The sound of our horses' feet had brought Father Ferdinand to the terrace; and there was a bland smile upon his lip, which told us at once that he had good tidings in store for our welcome.

"She is better, my brother; she is better," he said, taking Monsieur de Villardin's hand as he dismounted. "I trust that all danger is over."

"Thank God!" cried the Duke, and without staying to ask more, he strode on towards his daughter's apartments. I looked after him with no small feelings of interest, and, to tell the truth, I would fain have accompanied him to see the dear little girl who had twined herself round my heart by so many strange ties. As I gazed, however, towards the great staircase, down which from a high window the sun was shining so strongly as almost to dazzle my eyes, I suddenly thought I saw a beautiful boy of four or five years of age cross the end of the staircase and disappear in the passages beyond.

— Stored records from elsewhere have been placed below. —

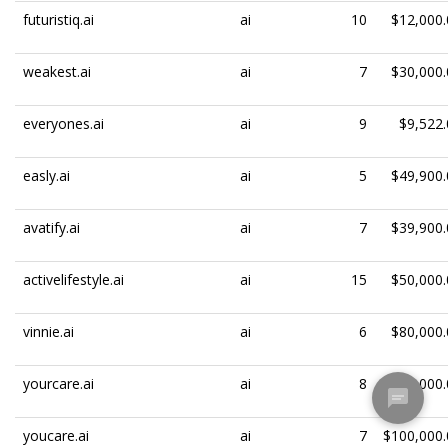
futuristiq.ai
ai
10
$12,000.
weakest.ai
ai
7
$30,000.
everyones.ai
ai
9
$9,522.
easly.ai
ai
5
$49,900.
avatify.ai
ai
7
$39,900.
activelifestyle.ai
ai
15
$50,000.
vinnie.ai
ai
6
$80,000.
yourcare.ai
ai
8
$100,000.
youcare.ai
ai
7
$100,000.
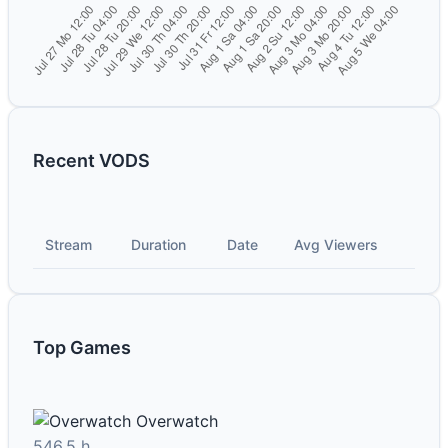
Recent VODS
Stream
Duration
Date
Avg Viewers
Top Games
Overwatch
546.5 h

Father Ferdinand was standing beside me, asking me a number of kindly questions concerning myself and Monsieur de Villardin, and I turned to him with some surprise as the boy passed across; but he seemed to have seen nothing; and, doubting my senses, I answered his questions without taking any farther notice, quite sure that if such a being as I fancied I had beheld was in the château, I should soon see him again. I had many a question to ask in return; and he repaid the account I gave of all my adventures, by a fuller detail of what had occurred at Virmont than I had yet received, and by a sketch of the quiet life he had been passing at Dumont with his young charge, of whom he spoke in terms of the most unmingled affection and tenderness.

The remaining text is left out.